The focus of the study is to better understand how to design systems to manage chronic disease and will compare a technology-centric approach with a team-based, high-touch intervention, according to UPMC.

PCORI awarded the UPMC Center for High-Value Health Care support for a five-year study with a long-term objective to enhance the ability of health care systems to better support individuals with chronic diseases like inflammatory bowel disease (IBD) and behavioral health conditions, reduce variations in practice, connect patients with care that is best for them, and improve meaningful, patient-centered health outcomes.

This PCORI study is related to a recently completed one-year pilot study, which showed that participation in an IBD specialty medical home, a care delivery model that is uniquely designed to provide comprehensive and well-coordinated health services, increases patients' quality of life while decreasing levels of disease activity and use of unplanned care. In fact, the pilot study demonstrated a 50 percent decline in emergency room visits and a 30 percent decline in hospitalizations among participants.

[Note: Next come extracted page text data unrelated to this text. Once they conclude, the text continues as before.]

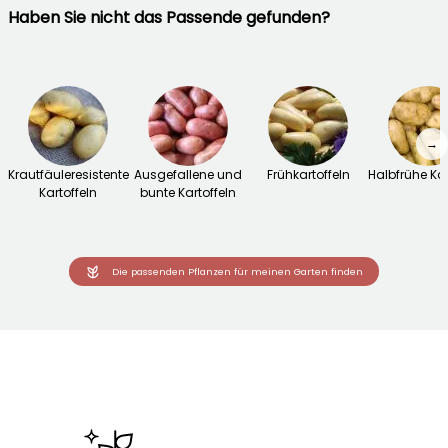
Haben Sie nicht das Passende gefunden?
→
Krautfäuleresistente
Ausgefallene und
Frühkartoffeln
Halbfrühe Kar
Kartoffeln
bunte Kartoffeln
Die passenden Pflanzen für meinen Garten finden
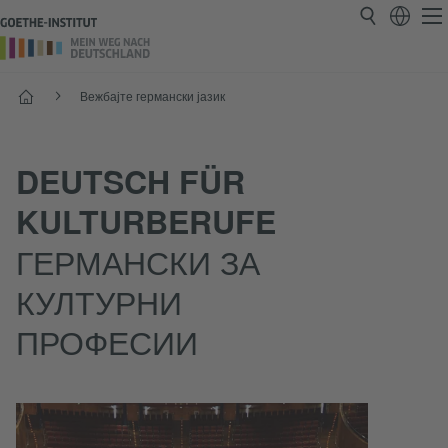
Почеток
Вежбајте германски јазик
DEUTSCH FÜR
KULTURBERUFE
ГЕРМАНСКИ ЗА
КУЛТУРНИ
ПРОФЕСИИ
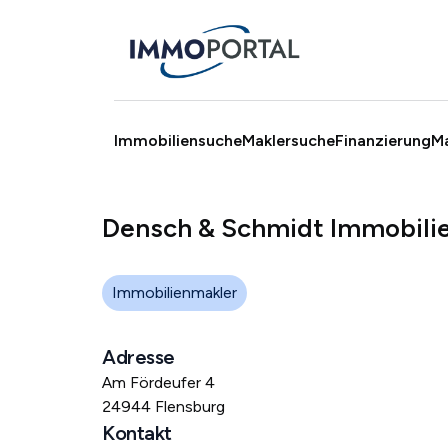
Immobiliensuche
Maklersuche
Finanzierung
M
Densch & Schmidt Immobil
Immobilienmakler
Adresse
Am Fördeufer 4
24944 Flensburg
Kontakt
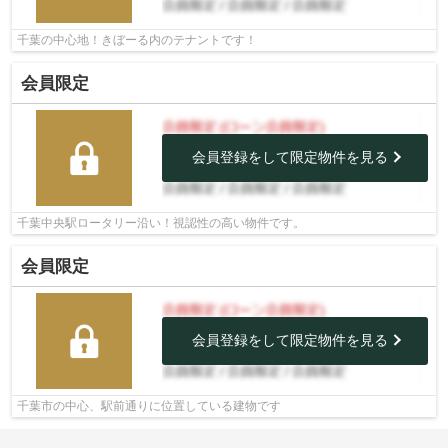
千葉の中心地！きぼーる内のテナントです！
会員限定
会員登録をして限定物件を見る
千葉中央駅ロータリー沿い！視認性の高い物件です。
会員限定
会員登録をして限定物件を見る
千葉市の中心、駅前通りに位置している建物です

“The early successes of the pilot study are encouraging and now this multi-year PCORI study will allow us to further align the payer and provider to develop long-term benefits and applications in a variety of clinical settings," William Shrank, M.D., chief medical officer for UPMC Insurance Services Division, said in a statement. "The use of technology as a key component of the study underscores the role that emerging trends will play in the future of health care."

Participants who enroll in the study will receive IBD specialty medical home care through either a team-based or tech-based approach.

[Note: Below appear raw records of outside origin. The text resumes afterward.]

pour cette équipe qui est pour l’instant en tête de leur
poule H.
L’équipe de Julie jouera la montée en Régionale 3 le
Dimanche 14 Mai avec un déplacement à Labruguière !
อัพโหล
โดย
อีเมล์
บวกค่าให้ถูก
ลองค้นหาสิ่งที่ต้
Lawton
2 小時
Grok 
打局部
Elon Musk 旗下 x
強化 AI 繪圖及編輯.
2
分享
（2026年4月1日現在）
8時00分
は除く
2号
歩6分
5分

The team-based approach is a personalized service design that includes gastroenterologists, behavioral health specialists, registered nurses, and health coaches who provide intensive, in-person support and resources. The tech-based approach leverages a digital platform using remote monitoring, digital behavioral interventions, and telehealth to deliver team-based care at the patient's convenience, at home and in the community, with the guidance of health coaches.

“By examining the effectiveness of a 'team vs. tech' approach, we expect that this research will provide insight on the most effective methods to provide both physical and behavioral health care to individuals with IBD and most importantly, a better quality of life for patients both now and into the future,"  principal investigator for the study, Dr. Eva Szigethy, professor of psychiatry at the University of Pittsburgh and senior faculty at the UPMC Center for High-Value Health Care, said in a statement.

Co-investigators of the study include clinical experts from the UPMC Center for High-Value Health Care, the University of Pittsburgh, Mount Sinai Health System in New York, and Brigham and Women's Hospital in Boston.

This marks the fifth PCORI contract awarded to the UPMC Center for High-Value Health Care over the past five years.